Sunday, October 05, 2008

Neurology, Melanoma, and the Presidency

As a rule, I avoid political discussion with my colleagues and patients. Sex and religion are always fair topical game in any medical practice.

A thorough history of sexually transmitted diseases is a component of a comprehensive physical exam; and, of course, an understanidng of a sick patient's religious faith enables the practioner to develop end-of-life treatment guidance.

At this juncture in our nation's history -- where we are fighting two seperate military wars in Iraq and Afghanistan to stave off terrorist insurgency, and a $700 billion war on "Wall Street" to prevent total financial meltdown of our economy, I must spend a moment offering a neurological perspective on the upcoming presidential campaign.

Republican aspirant, John McCain, has a history of melanoma -- the super aggressive skin cancer that doesn't stop at the epidermis but manages to send off rogue attack cells which eventually nest in the lungs, spinal cord, and eventually the brain. Once melanoma hits the brain, incoherence and death usually take hold in just a few months despite aggressive medical care.

Many business people, military folks, Cubans, Jews, fundamental Christians, and other citizens believe that he posesses, by virtue of historical and present experience, the abilities to stare down and quash the many foes menacing our country.

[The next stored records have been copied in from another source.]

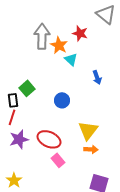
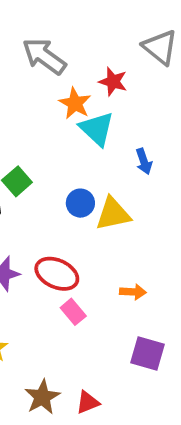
gray arrow: (42, 36) -> (44, 56), moved, turned -55
cyan triangle: (71, 59) -> (97, 129), size x1.5
yellow triangle: (88, 130) -> (113, 214), moved, turned 40

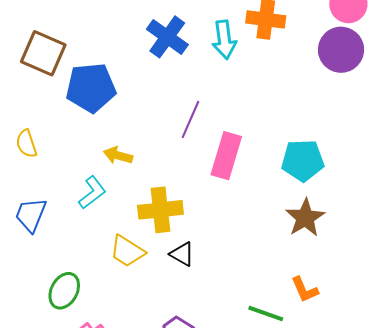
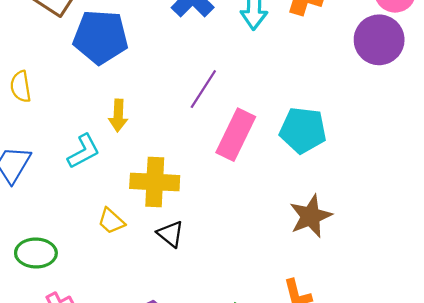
yellow arrow: (118, 155) -> (118, 115), turned -112
cyan pentagon: (303, 160) -> (303, 130), moved
yellow trapezoid: (127, 251) -> (111, 221), size x0.7
green ellipse: (64, 291) -> (36, 253), turned 54

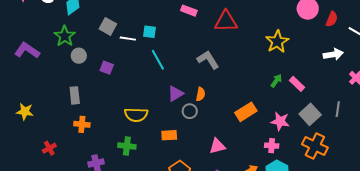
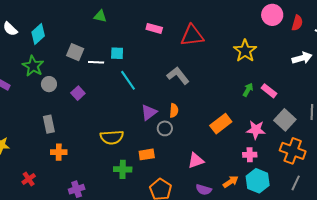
purple square: (107, 68) -> (78, 93), turned 32
green cross: (127, 146) -> (123, 169), moved

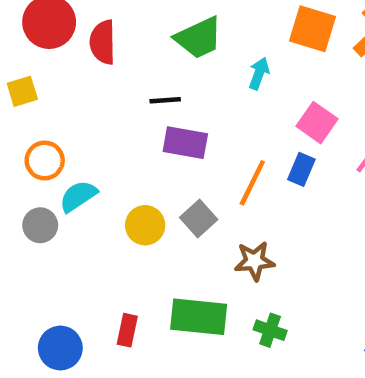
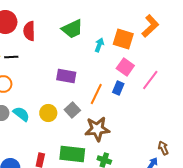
orange square: (313, 29) -> (123, 39), moved
black line: (165, 100) -> (11, 57), moved
cyan semicircle: (78, 196) -> (21, 114), moved, turned 72
brown star: (254, 261) -> (97, 129), size x1.4

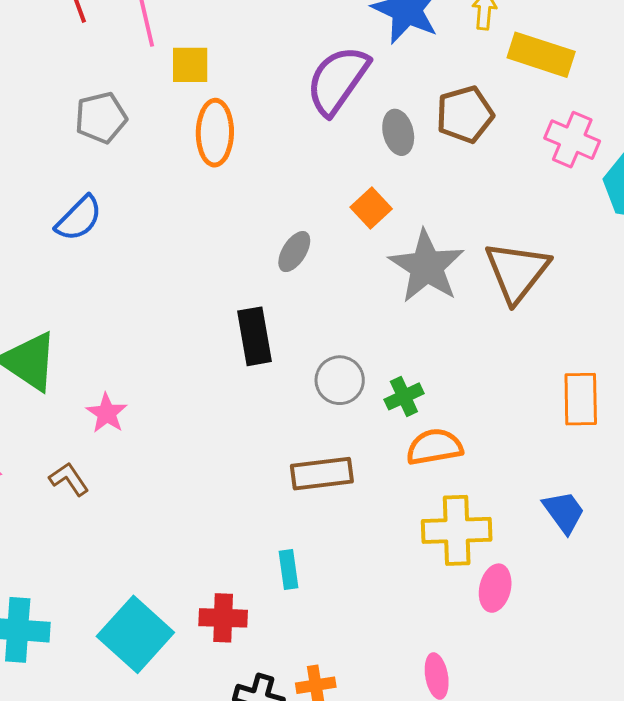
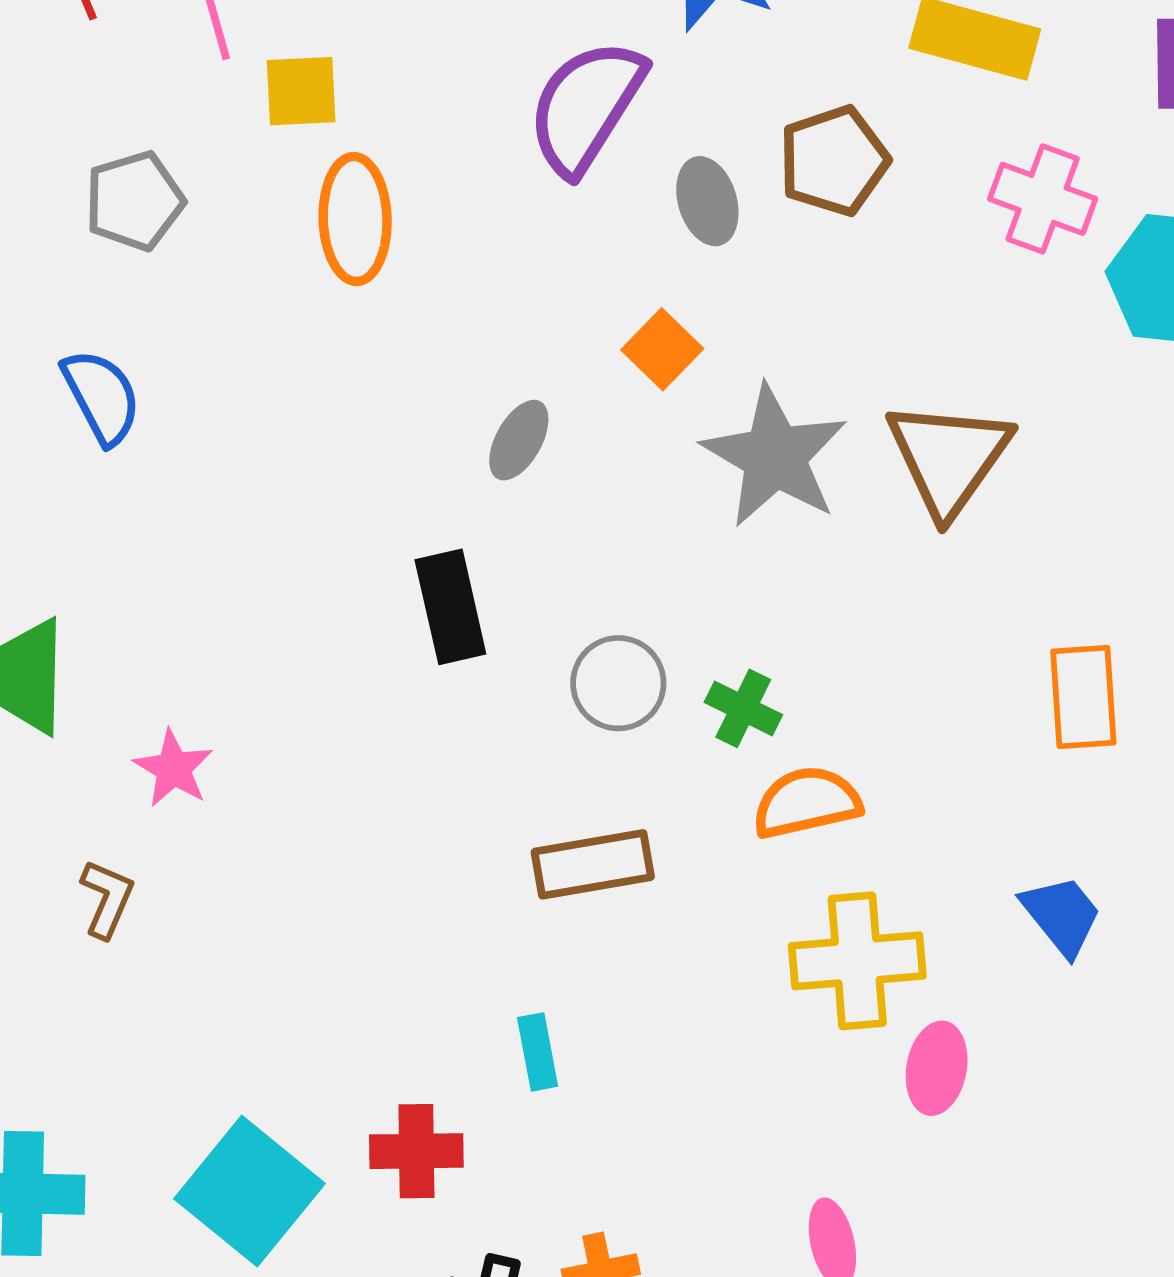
blue semicircle: (79, 218) -> (102, 397), turned -70
green cross: (404, 396) -> (743, 708), turned -36
brown L-shape: (69, 479) -> (107, 899), turned 60

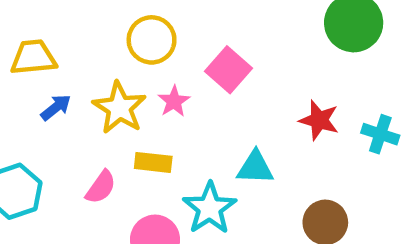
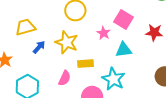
pink square: (229, 70) -> (124, 19), moved
pink star: (174, 101) -> (104, 33), moved
cyan triangle: (255, 168) -> (124, 50), moved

However, his judgement in choosing his running mate, the previously unknown Sarah Palin of Alaska -- who in the few media interviews she has permitted shows unknowing grasp of our financial, diplomatic, and military challenges -- demonstrates an extraordinary cognitive deficit.

Now, I am certainly not saying that McCain's skin cancer history is now a brain cancer event. I am merely supposing that, as one of the oldest presidential candidates in American history, his judgement is markedly imparied and likely to worsen with age.

If elected, the 72-year-old candidate, will be a 73-year-old president. That's pretty old to be in the battle arena with so many dragons at the gate. Sarah Palin, as "heir apparent" to the old knight, should cause us all significant concern. In this country of ours, whereby anyone can grow up to be President, not everyone should be President!

Sarah Palin's glib and tiring tirade that she's just like any other "hockey mom", or "Joe Sixpack" suggests that she may indeed possess some attributes of certain "average Americans". (Please bear in mind that the consumption of a six pack of beer by any single "Joe" usually spells a disorder of alcoholism and may predispose to fetal defects -- a topic of certain relevance to this VP nominee.)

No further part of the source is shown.